Sharing ELT & DQ Events
urn:js:virtue:aspire:proposal:24.1
TL;DR
All squads who are responsible for the provision of data into ASPIRE to publish a common message indicating the status of their ETL or DQ processes
Rational
As ASPIRE becomes both more critical to the business and complex the interdependencies and reuse of data between squads is growing.
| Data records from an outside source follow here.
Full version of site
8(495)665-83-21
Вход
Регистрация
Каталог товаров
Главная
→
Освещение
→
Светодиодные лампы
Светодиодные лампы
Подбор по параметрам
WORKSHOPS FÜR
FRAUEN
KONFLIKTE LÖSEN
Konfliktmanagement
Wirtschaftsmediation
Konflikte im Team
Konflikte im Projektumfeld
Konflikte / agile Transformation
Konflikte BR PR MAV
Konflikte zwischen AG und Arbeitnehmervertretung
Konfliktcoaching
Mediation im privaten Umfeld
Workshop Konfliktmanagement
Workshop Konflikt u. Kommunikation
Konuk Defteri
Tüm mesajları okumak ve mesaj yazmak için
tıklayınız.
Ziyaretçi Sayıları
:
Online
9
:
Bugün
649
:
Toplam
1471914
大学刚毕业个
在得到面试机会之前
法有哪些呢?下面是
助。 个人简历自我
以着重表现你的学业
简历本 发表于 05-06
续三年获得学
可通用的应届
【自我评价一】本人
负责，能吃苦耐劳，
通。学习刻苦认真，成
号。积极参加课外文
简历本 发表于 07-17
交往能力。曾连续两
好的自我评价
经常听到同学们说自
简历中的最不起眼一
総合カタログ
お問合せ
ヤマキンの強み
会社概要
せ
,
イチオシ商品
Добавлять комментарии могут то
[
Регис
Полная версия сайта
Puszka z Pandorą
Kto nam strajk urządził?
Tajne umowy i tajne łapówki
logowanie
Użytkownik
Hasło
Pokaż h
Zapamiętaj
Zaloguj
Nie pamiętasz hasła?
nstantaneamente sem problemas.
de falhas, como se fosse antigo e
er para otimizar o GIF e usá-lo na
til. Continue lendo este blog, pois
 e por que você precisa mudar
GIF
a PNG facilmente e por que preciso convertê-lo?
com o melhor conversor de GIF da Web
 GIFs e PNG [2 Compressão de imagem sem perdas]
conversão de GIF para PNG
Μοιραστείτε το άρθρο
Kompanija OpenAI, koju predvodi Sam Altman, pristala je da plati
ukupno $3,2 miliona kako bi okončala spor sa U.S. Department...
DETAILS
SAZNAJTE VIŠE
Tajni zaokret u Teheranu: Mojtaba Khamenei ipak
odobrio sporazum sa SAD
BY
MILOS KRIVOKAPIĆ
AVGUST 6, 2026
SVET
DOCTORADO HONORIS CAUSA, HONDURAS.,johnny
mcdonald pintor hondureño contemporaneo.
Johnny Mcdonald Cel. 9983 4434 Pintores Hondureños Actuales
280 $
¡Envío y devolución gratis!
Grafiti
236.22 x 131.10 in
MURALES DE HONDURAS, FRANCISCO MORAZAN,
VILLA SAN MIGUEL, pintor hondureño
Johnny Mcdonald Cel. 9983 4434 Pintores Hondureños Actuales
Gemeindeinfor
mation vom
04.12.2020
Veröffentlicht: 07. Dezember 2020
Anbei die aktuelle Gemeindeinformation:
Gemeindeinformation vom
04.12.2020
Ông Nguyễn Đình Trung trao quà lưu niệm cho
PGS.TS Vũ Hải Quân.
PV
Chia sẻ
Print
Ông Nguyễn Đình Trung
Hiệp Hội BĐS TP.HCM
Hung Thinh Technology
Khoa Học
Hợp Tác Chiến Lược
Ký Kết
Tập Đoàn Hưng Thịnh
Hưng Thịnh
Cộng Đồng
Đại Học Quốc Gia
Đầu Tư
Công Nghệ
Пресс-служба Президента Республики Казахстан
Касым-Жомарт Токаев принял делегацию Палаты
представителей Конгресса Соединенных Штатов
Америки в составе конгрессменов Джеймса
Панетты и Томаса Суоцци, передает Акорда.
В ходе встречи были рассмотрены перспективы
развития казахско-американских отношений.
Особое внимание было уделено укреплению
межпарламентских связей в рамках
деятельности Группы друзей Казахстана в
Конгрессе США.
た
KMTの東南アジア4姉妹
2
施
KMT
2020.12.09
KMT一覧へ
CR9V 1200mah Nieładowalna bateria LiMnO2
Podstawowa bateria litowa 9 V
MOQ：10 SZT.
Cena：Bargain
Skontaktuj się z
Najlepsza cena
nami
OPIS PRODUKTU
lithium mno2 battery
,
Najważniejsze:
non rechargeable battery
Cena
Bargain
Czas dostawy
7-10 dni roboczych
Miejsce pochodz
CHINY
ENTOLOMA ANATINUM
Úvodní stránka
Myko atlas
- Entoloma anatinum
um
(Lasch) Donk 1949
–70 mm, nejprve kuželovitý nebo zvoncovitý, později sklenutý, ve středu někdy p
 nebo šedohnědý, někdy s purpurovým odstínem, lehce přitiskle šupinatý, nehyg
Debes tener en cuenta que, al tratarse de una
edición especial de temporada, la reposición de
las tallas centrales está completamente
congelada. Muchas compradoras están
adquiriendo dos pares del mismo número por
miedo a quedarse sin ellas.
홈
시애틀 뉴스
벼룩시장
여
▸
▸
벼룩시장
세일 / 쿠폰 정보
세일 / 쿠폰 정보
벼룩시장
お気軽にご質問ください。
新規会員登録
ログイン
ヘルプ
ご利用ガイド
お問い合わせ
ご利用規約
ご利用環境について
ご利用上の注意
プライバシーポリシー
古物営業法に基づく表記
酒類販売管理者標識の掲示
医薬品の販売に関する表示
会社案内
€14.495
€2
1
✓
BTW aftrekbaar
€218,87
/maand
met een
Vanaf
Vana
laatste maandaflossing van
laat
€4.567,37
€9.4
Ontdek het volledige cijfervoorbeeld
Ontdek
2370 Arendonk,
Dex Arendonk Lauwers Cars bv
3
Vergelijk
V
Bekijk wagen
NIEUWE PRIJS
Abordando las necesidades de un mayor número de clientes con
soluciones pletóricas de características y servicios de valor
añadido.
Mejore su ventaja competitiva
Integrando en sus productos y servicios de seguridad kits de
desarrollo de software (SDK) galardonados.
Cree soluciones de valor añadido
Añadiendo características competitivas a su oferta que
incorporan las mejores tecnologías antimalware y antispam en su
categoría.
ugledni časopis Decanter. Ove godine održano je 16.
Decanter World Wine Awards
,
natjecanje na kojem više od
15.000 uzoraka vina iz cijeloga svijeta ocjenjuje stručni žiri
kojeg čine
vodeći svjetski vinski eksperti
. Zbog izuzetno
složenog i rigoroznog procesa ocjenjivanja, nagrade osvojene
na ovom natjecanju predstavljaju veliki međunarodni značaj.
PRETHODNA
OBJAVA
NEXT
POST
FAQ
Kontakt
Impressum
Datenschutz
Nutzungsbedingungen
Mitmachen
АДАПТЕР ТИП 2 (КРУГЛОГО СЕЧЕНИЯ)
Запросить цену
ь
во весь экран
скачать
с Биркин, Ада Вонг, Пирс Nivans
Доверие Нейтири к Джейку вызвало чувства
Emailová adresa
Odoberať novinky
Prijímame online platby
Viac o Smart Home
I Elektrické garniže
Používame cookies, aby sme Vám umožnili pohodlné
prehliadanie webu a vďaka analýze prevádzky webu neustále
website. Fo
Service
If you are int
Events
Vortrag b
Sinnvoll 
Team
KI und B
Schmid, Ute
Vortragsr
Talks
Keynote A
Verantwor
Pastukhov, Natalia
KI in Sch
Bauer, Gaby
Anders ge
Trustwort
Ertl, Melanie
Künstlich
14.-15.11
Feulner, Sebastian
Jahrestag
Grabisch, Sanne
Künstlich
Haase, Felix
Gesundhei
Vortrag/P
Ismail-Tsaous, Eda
We need to automate the monitoring of failures and identify where development changes impact these processes.
- Multiple Squads – we are growing in data reuse across squads and do not want to tightly couple ETL DAGS creating cross squad friction / development dependencies.
- Event driven v Time Driven – Decoupling from time driven methods will enable the ability to deliver data to outbound products as soon as it is available and in the event of failure a reload / restart of a ETL DAG can automatically trigger out bound refreshes e.g. MicroStrategy Cubes
- Lineage & Impact – Required for integration into Valkyrie & Stardew support
- Analyst triggers – other applications / tools / ML etc. can easily trigger their own processes based off a recognised event schema.
Proposal
- All squads who are responsible for the provision of data into ASPIRE to publish a common message indicating the status of their ETL or DQ processes
Options
- A single event to cover both ETL & DQ with a common / flexible structure
- Two event types with different structures
Structure for separate event types
ETL
- Event Name ()
- Event Sainsburys Tech Owner (ASPIRE owning squad)
- Event Status (Started, Running, Completed, Failed)
- Event DateTime
- Event Source To Target (Table or Bucket - Can be an Array )
- Next Event
DQ
- Event Name ()
- Event Sainsburys Tech Owner (ASPIRE owning squad)
- Event Status (Started, Running, Completed, Failed)
- Event Outcome (Pass, Fail, Warning)
- Event DateTime
- Event Target (Table or Bucket)
Structure for single event
- Event Name ()
- Event Sainsburys Tech Owner (ASPIRE owning squad)
- Event Type (ETL, DQ)
- Event Status (Started, Running, Completed, Failed)
- Event Outcome (Pass, Fail, Warning - only for DQ)
- Event DateTime
- Event Source To Target (Table or Bucket - Can be an Array)
- Next Event
Examples for separate event types
-ETL Event
{ “Event Name”: “Bload1, “Sainsburys Tech Owner”: “Banana Squad”, “Status: “Started”, “Event”DateTime: “03/11/2021:05:15”, “Event Source To Target”: { “ADW_XXX_XXX:ADW_AAA_BBB”, “ADW_CCC_CCC: ADW_DDD_DDD” }, “Next Event”: “Bload2”, }
-DQ Event
{ “Event Name”: “Qtest1, “Sainsburys Tech Owner”: “Banana Squad”, “Status: “Started”, “Event Outcome”: “Warning” “Event”DateTime: “03/11/2021:05:15”, “Event Target”: “ADW_EEE_EEE” }
Implications
None.